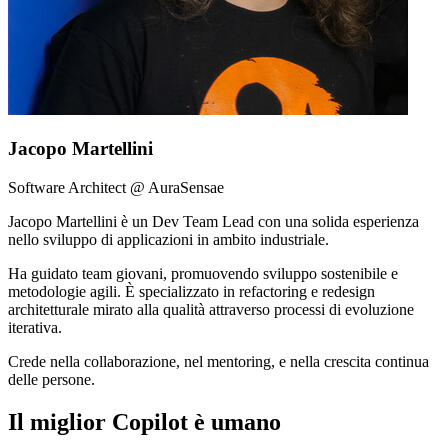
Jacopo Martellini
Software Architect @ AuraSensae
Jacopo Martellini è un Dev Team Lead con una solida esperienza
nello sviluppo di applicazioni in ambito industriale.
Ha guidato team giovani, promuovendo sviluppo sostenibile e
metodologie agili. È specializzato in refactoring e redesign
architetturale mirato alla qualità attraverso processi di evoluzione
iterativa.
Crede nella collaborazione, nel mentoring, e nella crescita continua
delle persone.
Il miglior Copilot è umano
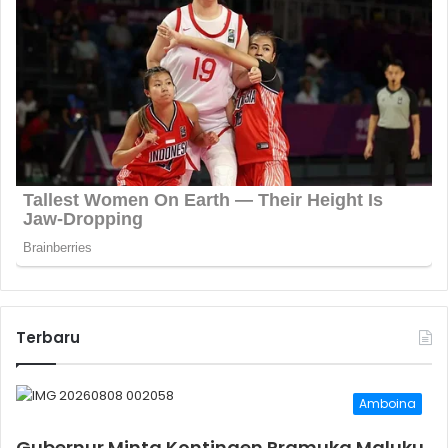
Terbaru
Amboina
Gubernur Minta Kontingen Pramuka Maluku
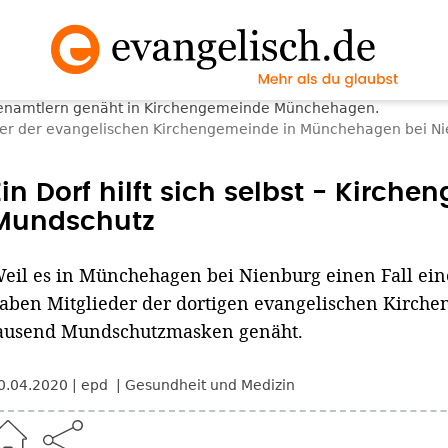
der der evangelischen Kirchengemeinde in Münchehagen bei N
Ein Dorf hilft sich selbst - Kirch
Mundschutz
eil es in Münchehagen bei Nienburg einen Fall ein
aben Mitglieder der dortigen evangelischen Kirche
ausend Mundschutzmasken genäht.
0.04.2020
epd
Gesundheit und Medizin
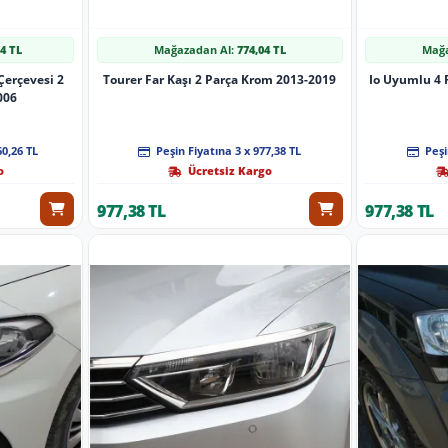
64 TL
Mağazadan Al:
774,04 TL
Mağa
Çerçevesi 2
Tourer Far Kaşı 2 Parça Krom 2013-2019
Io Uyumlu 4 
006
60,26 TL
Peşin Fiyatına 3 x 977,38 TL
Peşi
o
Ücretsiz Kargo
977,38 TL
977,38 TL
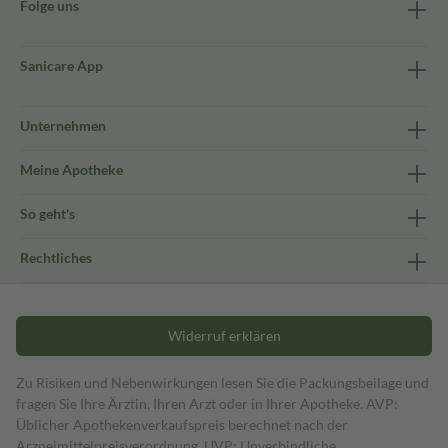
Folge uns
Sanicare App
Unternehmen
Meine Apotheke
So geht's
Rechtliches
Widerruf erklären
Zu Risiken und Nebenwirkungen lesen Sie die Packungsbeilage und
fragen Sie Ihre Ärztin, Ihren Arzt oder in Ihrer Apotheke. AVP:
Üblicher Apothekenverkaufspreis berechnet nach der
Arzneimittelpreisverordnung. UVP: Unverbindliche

--

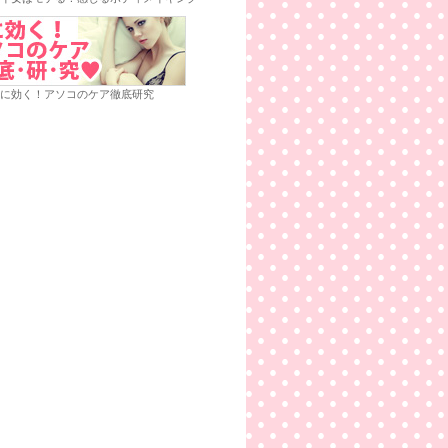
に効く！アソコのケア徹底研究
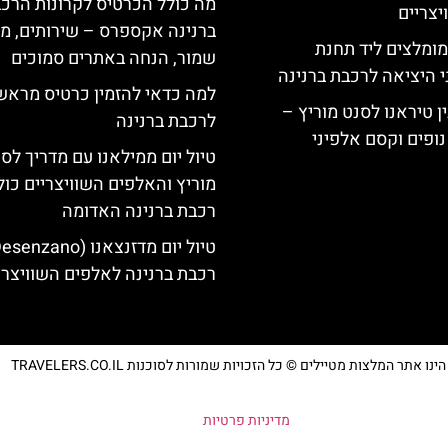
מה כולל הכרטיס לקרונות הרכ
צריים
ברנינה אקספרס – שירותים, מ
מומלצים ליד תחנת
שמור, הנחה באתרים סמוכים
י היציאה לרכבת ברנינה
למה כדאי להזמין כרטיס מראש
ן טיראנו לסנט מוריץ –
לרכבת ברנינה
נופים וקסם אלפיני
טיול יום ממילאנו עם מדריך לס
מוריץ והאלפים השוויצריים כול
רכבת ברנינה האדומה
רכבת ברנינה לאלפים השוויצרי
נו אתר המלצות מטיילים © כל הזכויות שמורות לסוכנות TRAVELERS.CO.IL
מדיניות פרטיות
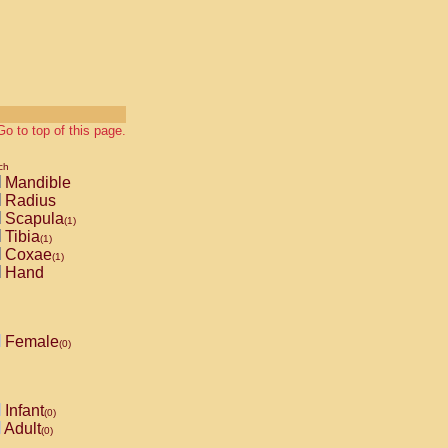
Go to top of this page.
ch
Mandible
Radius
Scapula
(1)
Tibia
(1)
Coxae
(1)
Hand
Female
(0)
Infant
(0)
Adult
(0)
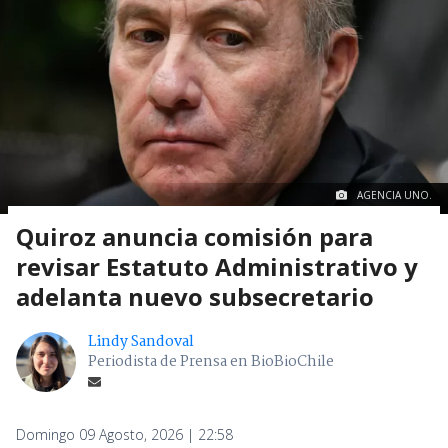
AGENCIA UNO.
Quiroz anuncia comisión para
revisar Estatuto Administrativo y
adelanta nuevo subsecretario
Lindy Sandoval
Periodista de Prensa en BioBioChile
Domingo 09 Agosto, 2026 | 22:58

--

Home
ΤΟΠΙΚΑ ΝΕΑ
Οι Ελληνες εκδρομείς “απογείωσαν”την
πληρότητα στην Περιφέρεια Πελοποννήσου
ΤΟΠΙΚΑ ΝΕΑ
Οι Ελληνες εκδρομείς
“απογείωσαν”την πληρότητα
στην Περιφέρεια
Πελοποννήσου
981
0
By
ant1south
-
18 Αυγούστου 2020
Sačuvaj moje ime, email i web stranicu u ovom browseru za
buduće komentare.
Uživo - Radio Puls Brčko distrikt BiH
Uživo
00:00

--

Try it: Look above for the line with "Periodista de Prensa en BioBioChile" and the line with "Domingo 09 Agosto, 2026 | 22:58". Write out those two lines and all the lines between them, exactly, and no others.

Written response:
Periodista de Prensa en BioBioChile
Domingo 09 Agosto, 2026 | 22:58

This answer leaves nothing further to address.